We validated novel xSPECT and conventional F3D reconstruction using experimental data derived from phantoms and clinical data derived from patients. The experimental findings indicated that the image quality and quantitative accuracy of xSPECT exceeded those of F3D. We also found that xB can maintain high spatial resolution even at various numbers of iterations. The clinical study did not identify any significant differences in the CV and the SUV between xQ and xB, but xB further enhanced bone SPECT images in terms of spatial resolution.
Regardless of the reconstruction models, the impact of statistical noise theoretically increased with lower counts. In fact, suppressing noise caused the maximum radioactivity concentration in the highest TBR to almost reach the actual radioactive concentration (Fig. 2). In contrast, the average activity concentration approached the true value at lower TBR. This can be explained by the lack of a partial volume effect because the radioactivity concentrations inside and outside the ROI were the same when TBR and BG were equal (TBR = 1). On the other hand, the radioactive concentration decreases as a result of spillage from within a hot sphere to the background, which raises the TBR [31]. Nevertheless, TBR 1 was slightly overestimated due to the radioactivity concentration being increased by statistical noise. The quantitative differences between F3D and xSPECT are considered to be statistical noise and a partial volume effect caused by low spatial resolution. All radioactive concentrations essentially converged within 48 iterations. The number of iterations recommended for the Siemens xSPECT is the same [26], but the mean radioactive concentrations for xQ and xB were similar at > 24 iterations. However, stable convergence was slightly delayed for F3D compared with xSPECT, which has been explained by the study that compared OSEM and OSCGM [17]. The number of iterations is associated with a trade-off between signal and noise. Thus, we determined that 30 iterations were the most appropriate for xSPECT reconstruction in clinical practice.
The FWHM with xQ and F3D considerably improved and converged at ~ 15 and 20 mm, respectively, when the number of iterations increased. Consequently, image quality was better for xQ at the appropriate parameter compared with F3D. In contrast, the spatial resolution in xB rarely changed even when the number of iterations increased, and the actual size of 10 mm was almost achieved. The xB iterative operation can be weighted by zero or any other value according to the corresponding zone class in the divided pixel [19]. Thus, we considered that not only bone class weighted by the optimal value, but also non-bone classes weighted by zero with a zonal map were responsible for the improved spatial resolution in the xB technology.
The xSPECT enhances SPECT images by applying the merit function to suppress noise caused by the fast convergence of OSCGM reconstruction. The Mighell-modified chi-squared gamma statistic algorithm is applied to the merit function for xSPECT reconstruction. Shinohara et al. found that Mighell-modified noise suppression was better than other image reconstructions based on chi-square statistics [32]. Thus, the xSPECT with the Mighell merit function considerably suppressed noise compared with F3D algorithms at the same number of iterations. Furthermore, xB suppressed image noise more effectively than xQ. Okuda et al. showed that the noise suppression effect differed between xQ and xB depending on the CT value [33]. In regions with low counts such as the background, the OSCGM based on the OSEM algorithm might lead to a contradictory effect of fast convergence. Background noise in xQ rapidly increased and appeared to differ from other images at 48 iterations (Fig. 4). An increasing CV with more iterations might have ramifications for lesion detectability. Therefore, we determined an appropriate number of iterations for clinical applications. The RC with xSPECT which has high spatial resolution, was better than that of F3D due to the suppressed partial volume effect. However, the high spatial resolution of xB was not directly associated with an RC improved by the partial volume effect. This can be interpreted as being independent of the iterative operation of each zone class based on CT data, and the quantitative xB image could be considered as a weighting effect of each tissue class that does not increase bone uptake.

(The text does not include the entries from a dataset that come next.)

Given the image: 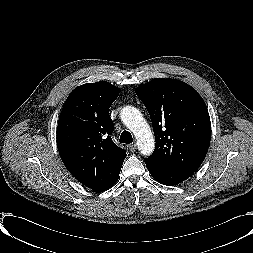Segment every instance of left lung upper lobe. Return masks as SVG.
Listing matches in <instances>:
<instances>
[{"mask_svg":"<svg viewBox=\"0 0 253 253\" xmlns=\"http://www.w3.org/2000/svg\"><path fill=\"white\" fill-rule=\"evenodd\" d=\"M153 125L156 146L147 167L194 173L209 148L211 124L206 104L190 85L156 78L136 89Z\"/></svg>","mask_w":253,"mask_h":253,"instance_id":"obj_1","label":"left lung upper lobe"}]
</instances>
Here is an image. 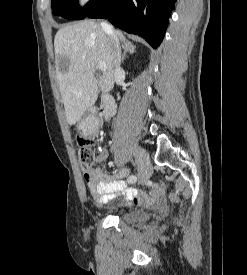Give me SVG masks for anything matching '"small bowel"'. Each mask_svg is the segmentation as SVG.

Our clinical study showed that the quantitative indexes did not significantly differ (p > 0.05) between the xQ and xB algorithms, and in fact were equivalent. These findings were similar to the results of a previous phantom experiment [10]. Consequently, the spatial resolution was better in xB than xQ images and thus image quality was high and quantitative accuracy was equivalent. However, quantitative variation caused by misalignments such as motion and respiratory error during clinical scanning is a concern. In particular, xB imaging might cause different behavior due to the unique zone map system. Therefore, misalignment between SPECT and CT due to respiratory errors such as the ribs and sternum should be considered when clinically applying xB.
The present study has several limitations. Reconstructed SPECT images were assessed using different cross-calibration methods. The CCF on quantitative SPECT images varied depending on the radioactive concentration [34]. Thus, slight quantitative errors might arise between the F3D and xSPECT models. In addition, the body types of the 20 patients were essentially standard (average, 15.9 ± 2.8 MBq/kg). We could not take dependence on physique into consideration, and the impact of factors such as counts and scatter remains unclear. Further study is required to assess the relationship between body weight and the quality of images reconstructed using the xSPECT algorithm.